Throughout this Cooking with Python and KBpedia series I want to cover some major topics about how to use, maintain, build, and extend knowledge graphs, using our KBpedia knowledge system as the model. KBpedia is a good stalking horse for these exercises — really, more like recipes — because it has broad domain coverage and a modular design useful for modification or extension for your own domain purposes. At appropriate times throughout these exercises you may want to fork your own version of KBpedia and the accompanying code to whack at for your own needs.

Today, as I begin my first articles, I am anticipating scores of individual installments in our CWPK series. Some 55 of these installments and the associated code have already been written. Though the later portion of the entire series gets more complicated, I am hoping that the four months or so it will take to publish the anticipated 75 installments at the rate of one per business day will give me sufficient time to complete the series in time. We shall see.

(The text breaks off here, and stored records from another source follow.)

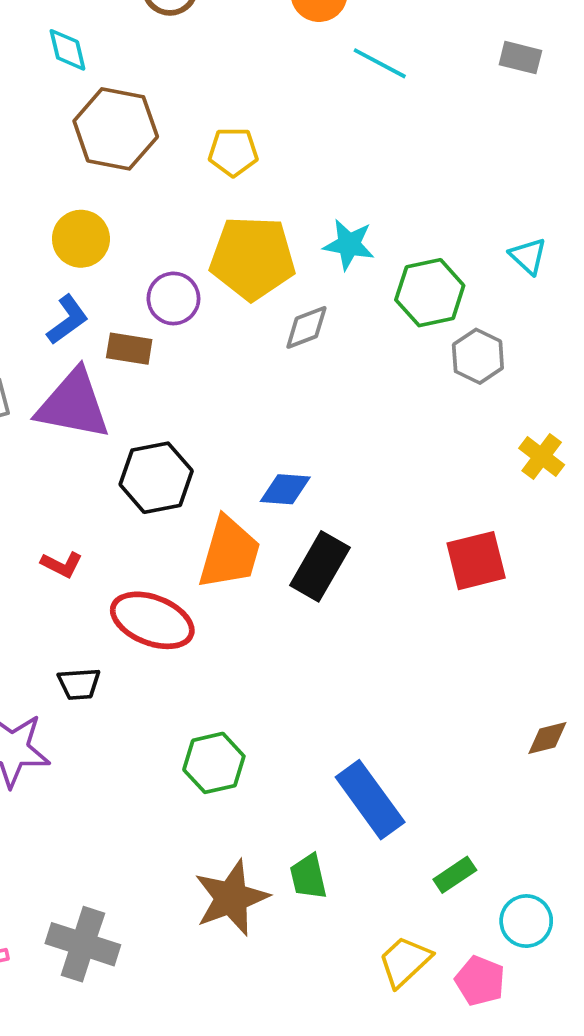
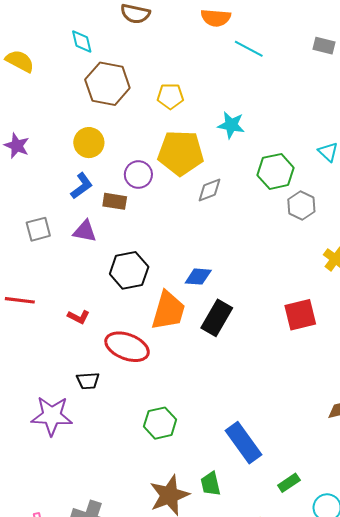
cyan star: (349, 245) -> (231, 125), moved
purple triangle: (73, 404) -> (85, 231), size x0.6

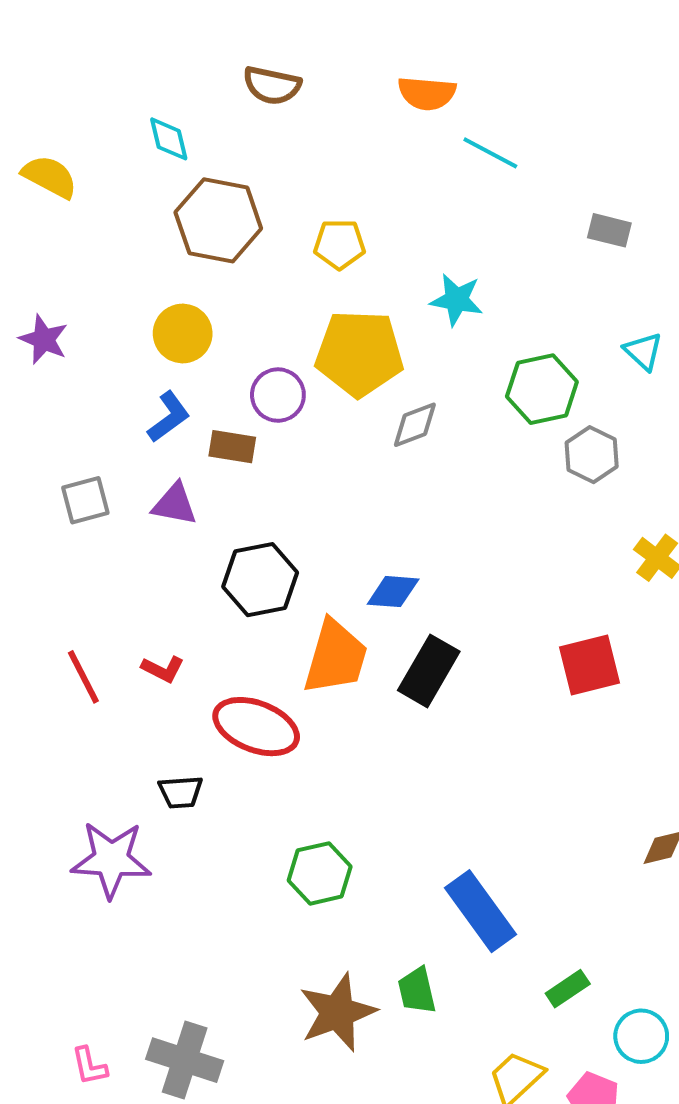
gray rectangle: (324, 46) -> (609, 230), moved
red line: (20, 300) -> (83, 677), moved, turned 56

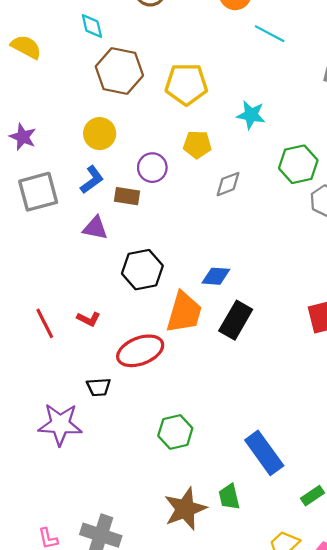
yellow pentagon: (339, 244) -> (186, 84), size x1.5
yellow pentagon: (359, 353) -> (197, 145), size x0.6
gray square: (85, 500) -> (38, 192), moved, size x1.5
red ellipse: (256, 727) -> (140, 351), turned -42

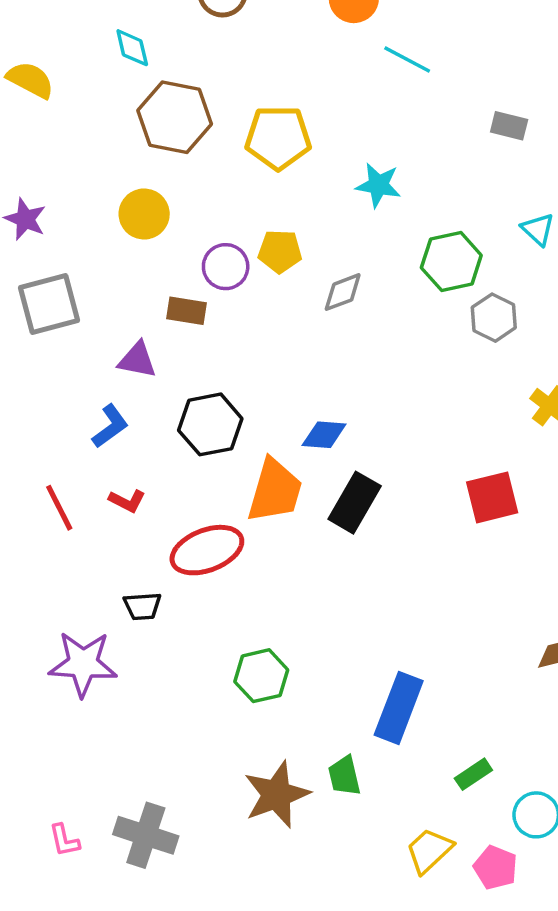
yellow pentagon: (197, 145) -> (280, 251), moved
blue L-shape: (92, 180) -> (110, 426), moved
blue rectangle: (264, 453) -> (399, 708), turned 57

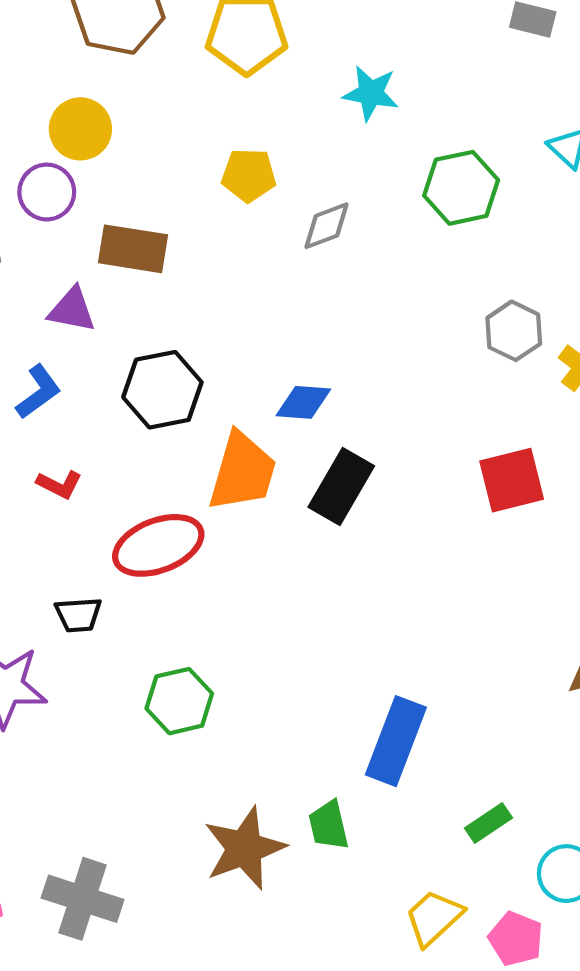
purple circle: (226, 267) -> (47, 192), moved
brown rectangle: (187, 311) -> (133, 249), size x1.4
gray hexagon: (494, 318) -> (514, 331), moved
green hexagon: (261, 676) -> (179, 701), moved

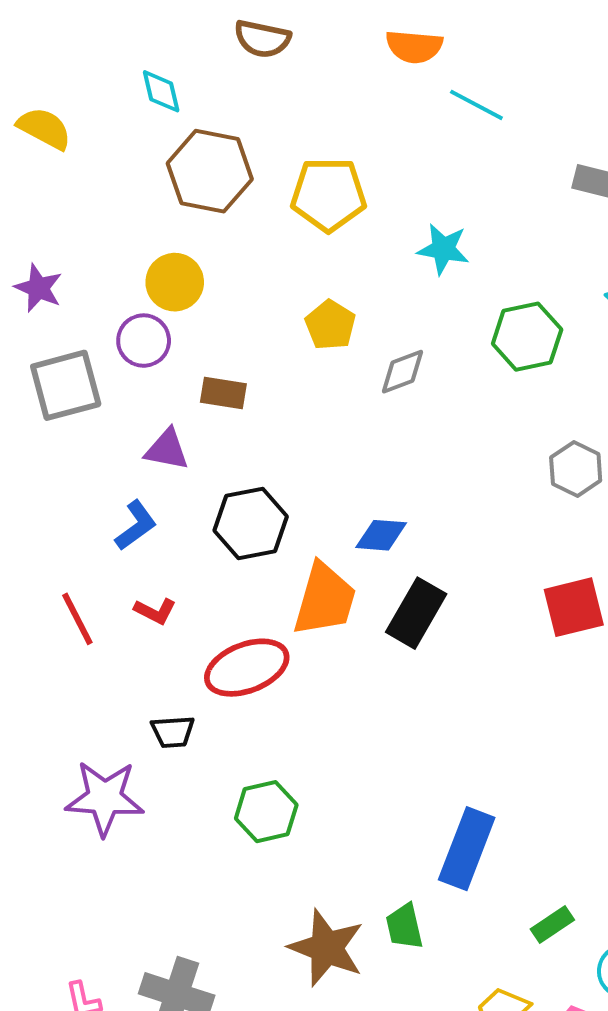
yellow pentagon: (249, 175) -> (330, 325), turned 30
brown rectangle: (133, 249) -> (223, 393), size x0.7
brown star: (244, 848) -> (327, 948), turned -30

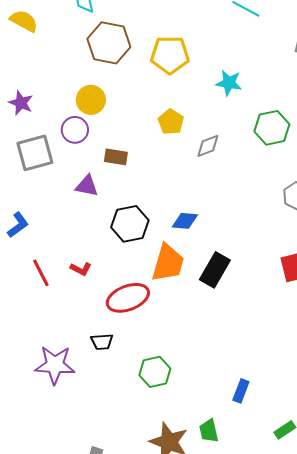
blue L-shape: (136, 525) -> (18, 225), moved
blue diamond: (381, 535) -> (185, 221), moved
black trapezoid: (173, 732) -> (102, 342), moved
green hexagon: (266, 812) -> (155, 372), moved
blue rectangle: (467, 849) -> (241, 391), size x0.6

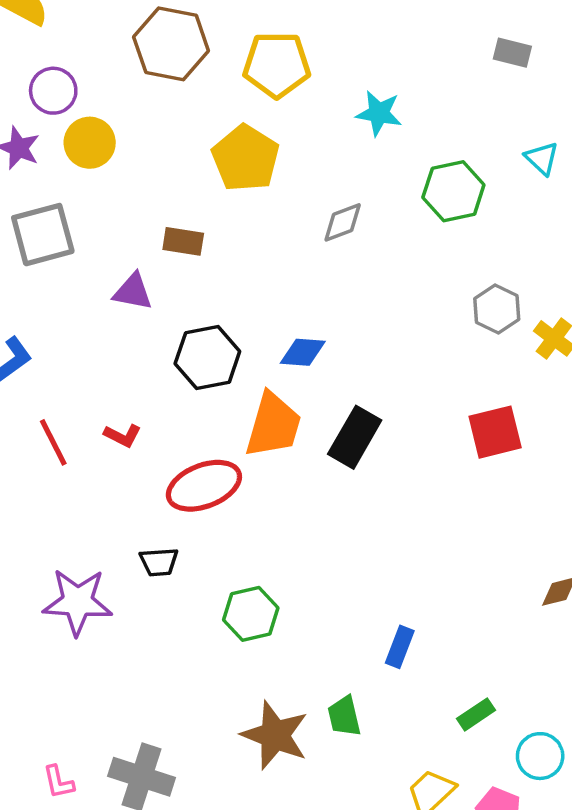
yellow circle: (91, 100) -> (90, 143), moved
yellow pentagon: (171, 122) -> (246, 158), moved, size x1.5
purple circle: (75, 130) -> (53, 91), moved

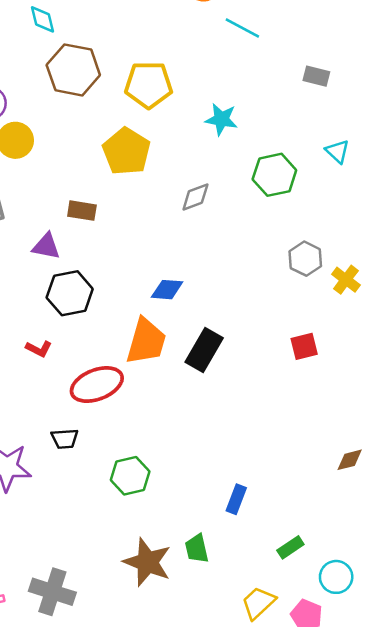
black hexagon: (207, 358) -> (70, 293), moved
red square: (495, 432) -> (304, 346), size x0.7

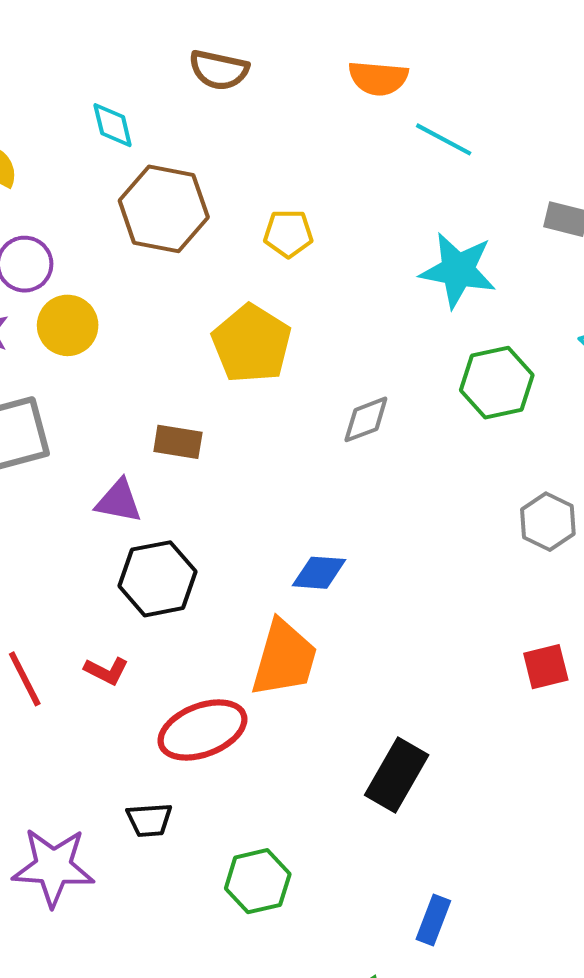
yellow pentagon: (149, 85) -> (288, 233), size x0.6
cyan star: (221, 119) -> (458, 270), moved, size x1.4
black rectangle: (204, 350) -> (397, 775), moved

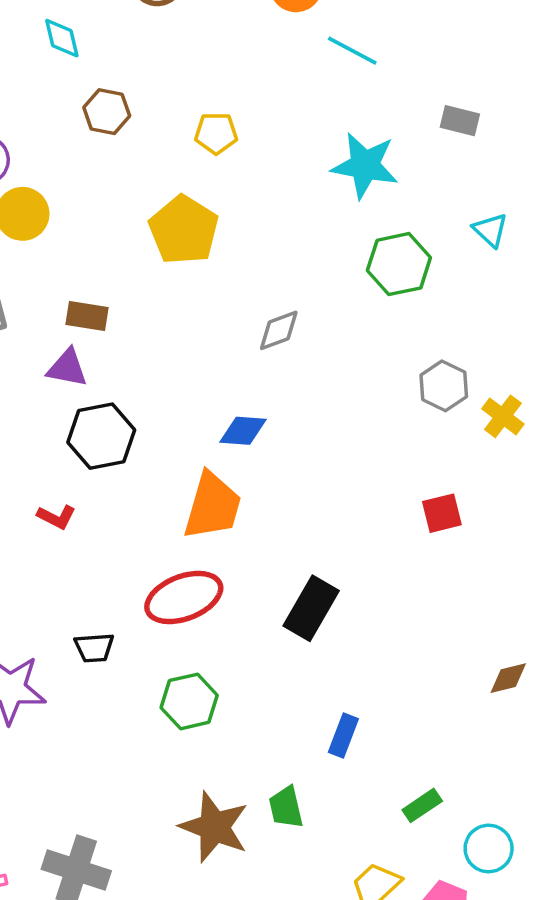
brown hexagon: (164, 209) -> (107, 112), size x0.6
gray diamond: (366, 419) -> (279, 330), moved
brown rectangle: (178, 442) -> (87, 316), moved
red ellipse: (202, 730) -> (184, 597), moved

My intent is not to provide a universal guide, since I will be documenting steps using a specific knowledge graph, a specific environment (Windows 10 and some AWS Ubuntu), and a specific domain (knowledge management and representation). As the series name defines, we will only be working with the Python language. We’ve made these choices because of familiarity, and our desire to produce a code base at the series’ conclusion that better enables users to modify and extend KBpedia from scratch. We also are focusing on the exploring newbie more than the operating enterprise. I do not touch on issues of security, code optimization, or scalability. My emphasis is more on simplicity and learning, not performance or efficiency. Those with different interests may want to skip some installments and consult the suggested resources. Still, truly to my knowledge, there is nothing like this series out there: a multiple installment, interactive and didactive environment for learning ‘soup-to-nuts‘ practical things about semantic technologies and knowledge graphs.

The first part of the installments deals with the design intent of the series, architecture, and selection and installation of tools and applications. Once we have the baseline system loaded and working, we explore basic use and maintenance tasks for a knowledge graph. We show how those are done with a common ontology development environment, the wonderful Protégé open-source IDE, as well as programmatically through Python. At various times we will interact with the knowledge base using Python programmatically or via the command line, electronic notebooks, or Web page templates. There are times when Protégé is absolutely the first tool of choice. But to extract the most value from a knowledge graph we also need to drive it programmatically, sometimes analyze it as a graph, do natural language tasks, or use it to stage training sets or corpora for supervised or unsupervised maching learning. Further, to best utilize knowledge graphs, we need to embed them in our daily workflows, which means interacting with them in a distributed, multiple-application way, as opposed to a standalone IDE. This is why we must learn tools that go beyond navigation and inspection. The scripts we will learn from these basic use and maintenance tasks will help us get famiiar with our new Python surroundings and to set a foundation for next topics.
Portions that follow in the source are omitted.